Last January, former British prime minister

Tony Blair

openly questioned Miliband’s chances of victory, saying he feared the 2015 election would be one where “a traditional left-wing party competes with a traditional right-wing party, with the traditional result”.

Blair now feels vindicated, if saddened, warning that Labour’s route back to power lies in copying the Labour playbook from the 1990s – altered to cope with today’s demands: “The route to the summit lies through the centre ground.

“Labour has to be for ambition and aspiration as well as compassion and care. Hard-working families don’t just want us to celebrate their hard work; they want us to know that by hard work and effort they can do well, rise up, achieve.

"They want to be better off and they need to know we don't just tolerate that; we support it," wrote Blair in The Observer, though he did praise Miliband for his campaign and for showing courage in the face of often savage attacks.
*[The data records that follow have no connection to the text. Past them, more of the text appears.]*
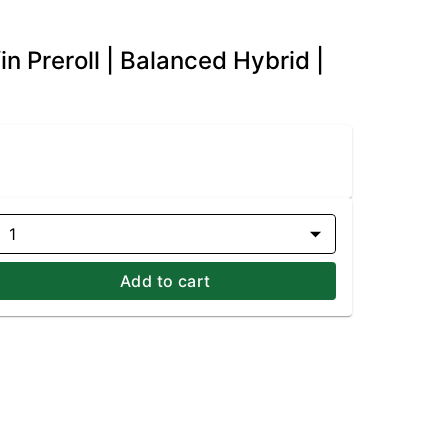
 Preroll | Balanced Hybrid |
1
Add to cart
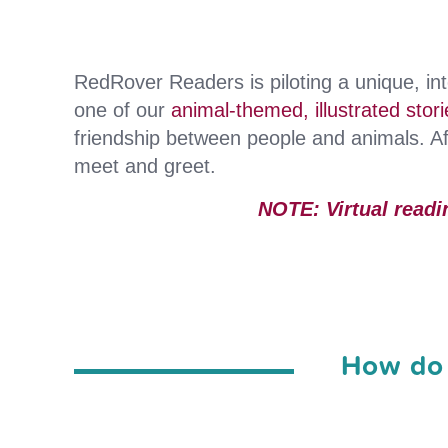
RedRover Readers is piloting a unique, int
one of our
animal-themed, illustrated stori
friendship between people and animals. Aft
meet and greet.
NOTE: Virtual readi
How do 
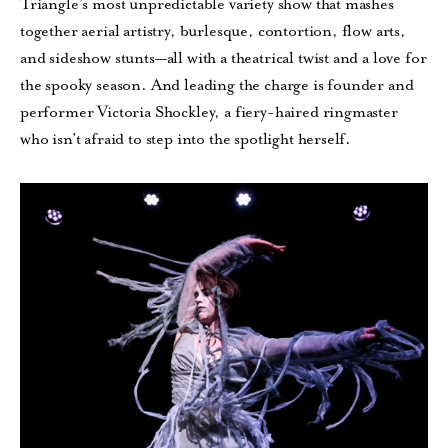
Triangle’s most unpredictable variety show that mashes
together aerial artistry, burlesque, contortion, flow arts,
and sideshow stunts—all with a theatrical twist and a love for
the spooky season. And leading the charge is founder and
performer Victoria Shockley, a fiery-haired ringmaster
who isn’t afraid to step into the spotlight herself.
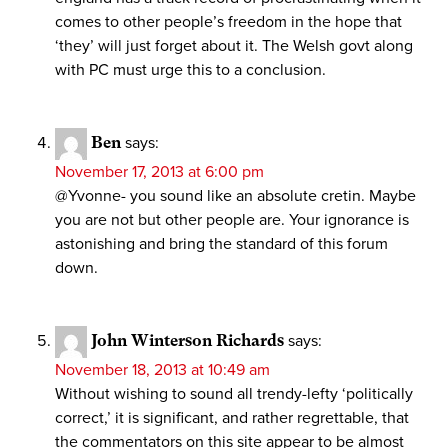
comes to other people’s freedom in the hope that
‘they’ will just forget about it. The Welsh govt along
with PC must urge this to a conclusion.
Ben
says:
November 17, 2013 at 6:00 pm
@Yvonne- you sound like an absolute cretin. Maybe
you are not but other people are. Your ignorance is
astonishing and bring the standard of this forum
down.
John Winterson Richards
says:
November 18, 2013 at 10:49 am
Without wishing to sound all trendy-lefty ‘politically
correct,’ it is significant, and rather regrettable, that
the commentators on this site appear to be almost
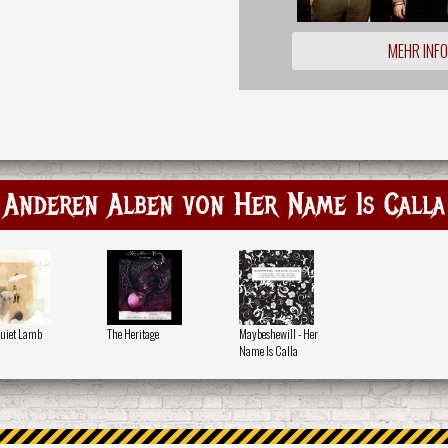
MEHR INF
Anderen Alben von Her Name Is Calla
uiet Lamb
The Heritage
Maybeshewill - Her
Name Is Calla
However, the speed of the Mandelson attack, Blair’s advice and Chuka Umunna’s criticisms of electoral strategy have not gone down well in all quarters of a parliamentary party that is still staunching its wounds.

Umunna’s refusal to say if he had disagreed openly with the strategy has been noted: “He supported Ed in the leadership race; he was his [parliamentary private secretary]. And he didn’t question it inside the shadow cabinet,” said one MP.

Illustrating the tensions bubbling underneath, the leader of the GMB union, Paul Kenny, dismissed Mandelson's assessment and his advice, saying: "Frankly he needs to go back to his deck chair in the garden.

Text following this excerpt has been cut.